The former US Secretary of Defense, Donald Rumsfeld, once famously divided our areas of understanding into three categories: “known knowns … things we know we know”, “known unknowns … [things we] know we … do not know”, and “unknown unknowns—the ones we don't know we don't know” [1]. In HIV immunity, the role of CD8+ cytotoxic T lymphocytes (CTLs) in controlling virus has been thought to be “known” for over two decades. The recognition of viral peptides by CD8+ T cells was initially demonstrated by showing that CTLs could lyse chromium-labeled target cells presenting viral epitopes [2]. Multiple lines of evidence have subsequently supported the important role for CTLs in controlling HIV replication [3],[4]. However, most of these studies have not explicitly examined the mechanisms by which viral control is achieved. Because of the name (“cytotoxic”) and the early assays for detection (measuring cytolysis using chromium release in vitro), it is usually assumed that CD8+ T cells control HIV infection by killing HIV-infected cells. Indeed, the use of the terms CD8+ T lymphocyte and cytotoxic T lymphocyte have become almost interchangeable in HIV. Thus, the mechanism of CTL control of infection through the cytolysis of infected cells has fallen into the category of a “known known”.

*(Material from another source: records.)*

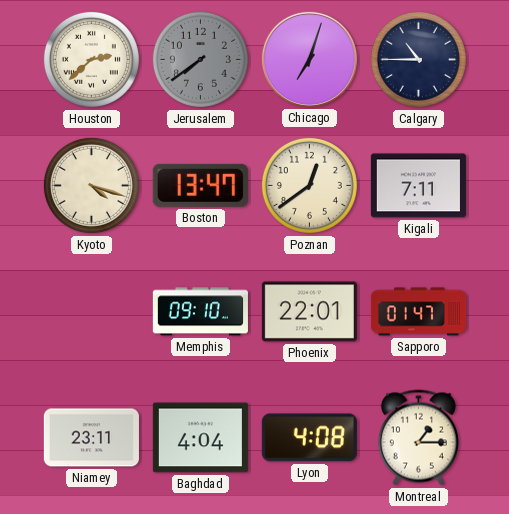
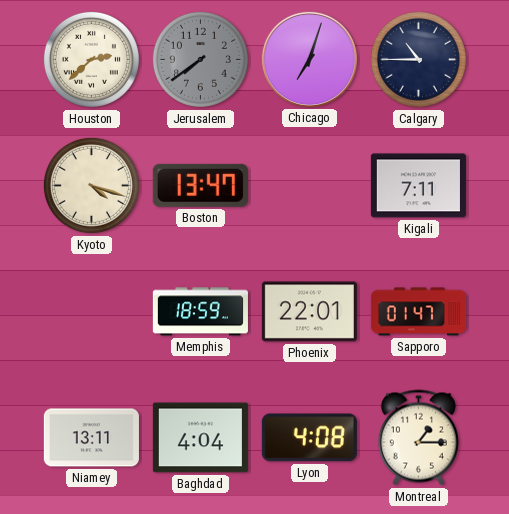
Poznan: 12:39 -> none
Memphis: 09:10 -> 18:59
Niamey: 23:11 -> 13:11
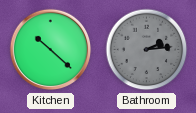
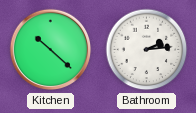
Bathroom dial: grey -> white
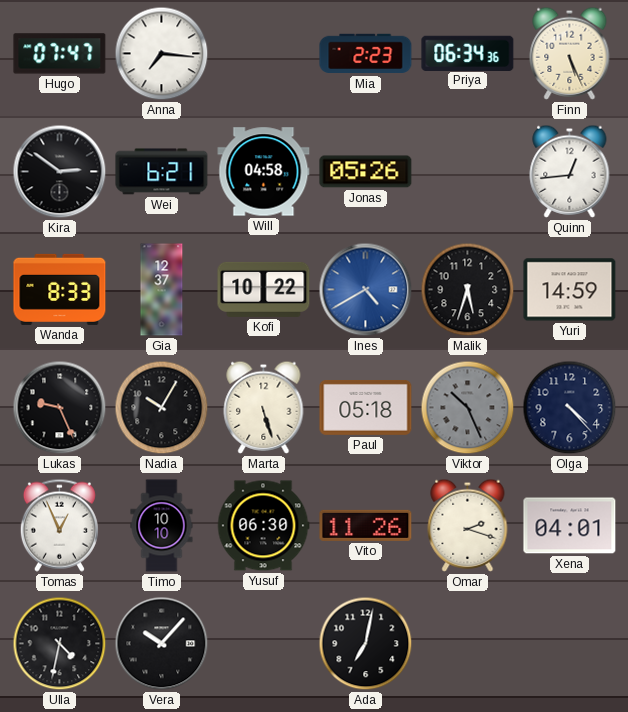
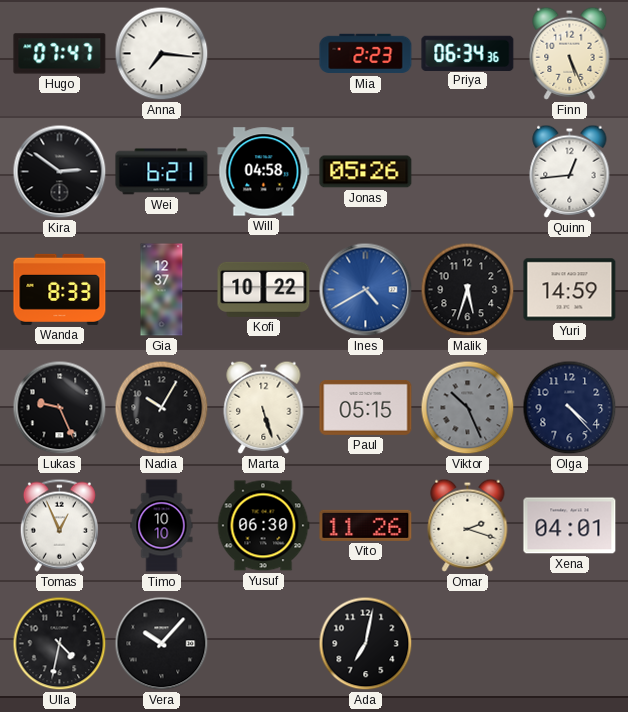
Paul: 05:18 -> 05:15
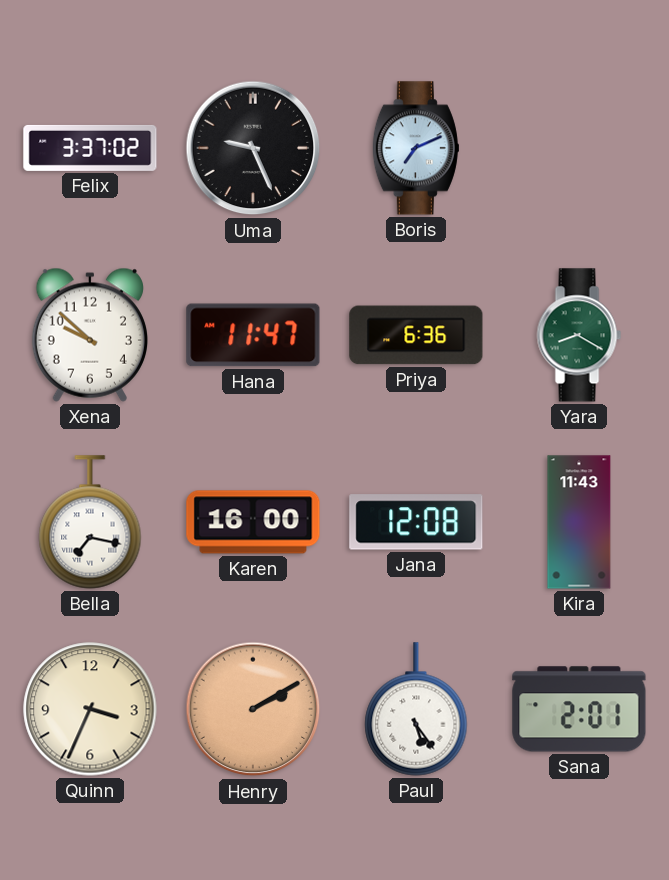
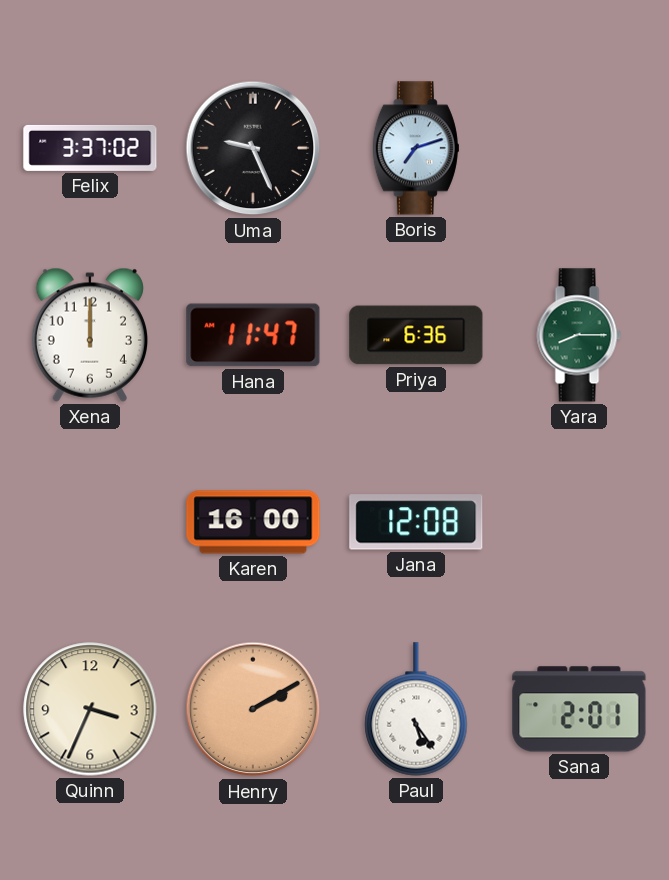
Boris: 7:11 -> 7:12
Xena: 9:52 -> 12:00
Yara: 8:20 -> 8:15
Bella: 7:17 -> none
Kira: 11:43 -> none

Two papers in this issue of PLoS Pathogens present a major challenge to the assumption that CD8+ T cells kill HIV-infected cells [5],[6]. Using very similar methodology, Klatt et al. and Wong et al. used an approach of depleting CD8+ T cells during simian immunodeficiency virus (SIV) infection of macaques to study the mechanisms of CD8+ T cell control of virus. What makes their studies different from previous studies of CD8+ T cell depletion is that they also treated animals with anti-retroviral therapy (ART) after CD8+ T cell depletion. Because ART blocks subsequent rounds of viral infection, it has been used extensively over the last decade to study the turnover of HIV-infected cells [7],[8]. Combining CD8 depletion and ART treatment allowed the two groups to study the death rate of SIV-infected cells in the presence and absence of CD8+ T cells. Remarkably, the groups found no difference in the decay rate of virus in CD8-depleted compared to control animals. This indicates that CD8+ T cells had no significant impact on the death rate of infected cells, suggesting that a high death rate is an intrinsic property of infected cells. Since CD8+ T cells have a clear role in viral control, they must act via some mechanism other than lysis of infected cells.

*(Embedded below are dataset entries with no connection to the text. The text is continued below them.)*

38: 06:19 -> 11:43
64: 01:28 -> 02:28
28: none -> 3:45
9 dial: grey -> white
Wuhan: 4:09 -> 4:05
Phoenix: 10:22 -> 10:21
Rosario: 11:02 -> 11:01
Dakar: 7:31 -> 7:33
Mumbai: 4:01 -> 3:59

On the surface, we could simply accept that CD8+ T cell control of HIV infection acts via non-cytolytic mechanisms such as the production of cytokines and/or chemokines, and make that our new credo. Such a shift in beliefs would be supported by the demonstration that the ability of CD8+ T cells to produce multiple cytokines is associated with good viral control in HIV, suggesting an important role for cytokines [9],[10]. However, it is difficult to reconcile the results of the Klatt and Wong papers with other recent in vivo and in vitro results (see Table 1). First amongst these are studies of CD8+ T cell depletion in acute SIV infection [3],[11]. These studies demonstrate that in the absence of CD8+ T cells, the virus level rises to its “normal” peak in acute infection, but then does not decline from the peak for a prolonged period. The simplest interpretation of this result is that, in the absence of CD8+ T cells, the peak number of infected cells does not decline, but remains constant because these cells are not dying. However, two other observations make this unlikely: First, the increased loss of CD4+ T cells in CD8-depleted animals indicates that many cells are dying. Second, the Klatt and Wong results show that infected cells die at the same rate independent of the presence of CD8+ T cells in chronic infection, so why would things be so different in primary infection? How can viral load stay so high in CD8-depleted animals in acute infection if infected cells are dying at the same rate? One explanation would be that CD8+ T cell depletion leads to activation of CD4+ T cells; since SIV preferentially infects activated cells, the infected CD4+ T cells are dying, but these dying cells are being replaced because of the high level of CD4+ T cell activation. However, a recent study of CD8+ T cell depletion in acute SIV infection has excluded this possibility, by showing that CD4+ T cell activation is neither necessary nor sufficient to produce the prolonged high viral loads observed in vivo [11].
Table 1. Evidence for and against Cytolytic Control of HIV.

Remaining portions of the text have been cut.